The band, which is playing its final show tonight at the Larimer Lounge, will likely have a posthumous release showcasing unreleased songs and live material capturing its later, more developed phase. Not that the outfit's songwriting ever suffered from being underdeveloped. We recently spoke with the affable and articulate guitarist Josh Cool about his upbringing on punk in Wyoming, the previous Denver bands he played in, Out On Bail and SpokeShaver, and what lead to the dissolution of the Uncertain Sea, which is clearly parting on good terms.
Westword: You grew up in Wyoming?
Josh Cool: I was born in Nebraska and grew up there through middle school and moved there for high school. Wyoming is everything you'd expect it to be, but Casper, where I went to high school, is kind of an interesting little island in the middle of Republican Wyoming. There's a symphony and an art museum, and they had the only punk rock scene in all of Wyoming.
There were a dozen punk bands and hardcore bands. Really cool people doing really cool music. I think Jawbreaker came through at one point. Bouncing Souls played there at one point, too. So for a late '90s, punk rock/emo kid, it was a wonderful place to be. I got exposed to a lot of stuff that in Nebraska I probably never would have been privy too.
It was a neat place and I met a lot of good friends, including Mike Taylor, the old bass player in the Uncertain Sea. Him and I were in ska bands in high school together and went to punk rock shows together. We were really good friends and have been ever since, and we moved down to Denver around the same time and have been in bands for almost half my life at this point, which is a scary thought, I suppose.
And they have an amazing record store up there.

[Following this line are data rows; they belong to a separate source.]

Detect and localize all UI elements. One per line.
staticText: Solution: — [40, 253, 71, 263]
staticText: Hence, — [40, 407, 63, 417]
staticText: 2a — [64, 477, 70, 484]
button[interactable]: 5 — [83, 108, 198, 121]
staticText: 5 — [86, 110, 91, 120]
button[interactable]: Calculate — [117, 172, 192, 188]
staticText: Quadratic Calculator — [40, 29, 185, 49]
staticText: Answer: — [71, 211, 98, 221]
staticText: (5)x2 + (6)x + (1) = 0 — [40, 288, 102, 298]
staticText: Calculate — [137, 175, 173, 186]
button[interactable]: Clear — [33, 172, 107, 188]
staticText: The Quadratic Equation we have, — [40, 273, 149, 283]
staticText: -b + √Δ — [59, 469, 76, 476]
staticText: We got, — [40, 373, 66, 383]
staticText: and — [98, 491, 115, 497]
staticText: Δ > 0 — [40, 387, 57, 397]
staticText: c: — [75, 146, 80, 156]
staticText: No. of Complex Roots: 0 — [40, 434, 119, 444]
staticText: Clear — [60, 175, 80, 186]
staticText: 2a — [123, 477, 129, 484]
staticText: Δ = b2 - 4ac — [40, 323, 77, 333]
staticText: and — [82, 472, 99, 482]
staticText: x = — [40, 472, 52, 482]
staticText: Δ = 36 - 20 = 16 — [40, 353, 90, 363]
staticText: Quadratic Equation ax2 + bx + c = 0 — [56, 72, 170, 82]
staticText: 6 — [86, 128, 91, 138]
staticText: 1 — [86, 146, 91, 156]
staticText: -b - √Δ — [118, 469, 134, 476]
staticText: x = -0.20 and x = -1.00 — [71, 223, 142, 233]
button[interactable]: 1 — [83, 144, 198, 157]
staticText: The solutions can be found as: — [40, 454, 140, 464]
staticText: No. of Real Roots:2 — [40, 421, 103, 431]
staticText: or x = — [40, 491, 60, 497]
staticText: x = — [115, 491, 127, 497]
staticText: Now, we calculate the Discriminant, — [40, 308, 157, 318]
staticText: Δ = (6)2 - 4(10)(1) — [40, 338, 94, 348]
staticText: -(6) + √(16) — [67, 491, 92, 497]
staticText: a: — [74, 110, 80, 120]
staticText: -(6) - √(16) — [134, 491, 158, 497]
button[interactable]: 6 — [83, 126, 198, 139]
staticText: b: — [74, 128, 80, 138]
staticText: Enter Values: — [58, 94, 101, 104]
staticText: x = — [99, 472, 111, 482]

It's called Sonic Rainbow. They had any kind of thing you could imagine for a small town like that. They had everything from Asian Man Records; they had all the weird little indie labels popping up at the time. You know, not limited to Jade Tree or Vagrant, which are not indies anymore. I think I bought the first Alkaline Trio the day it came out. No one had ever heard of Alkaline Trio, but I remember buying it and sitting in my car and listening to all the way through three times because I was so enamored with it.
Not that we really sound like that all or anything. But I suppose there's a bit of late '90s emo in what the Uncertain Sea does. John Magee, our singer, is really into that stuff, too. Him and I have nerded out on a bunch of late '90s emo bands. He was a merch manager for years for a lot of bands on tour.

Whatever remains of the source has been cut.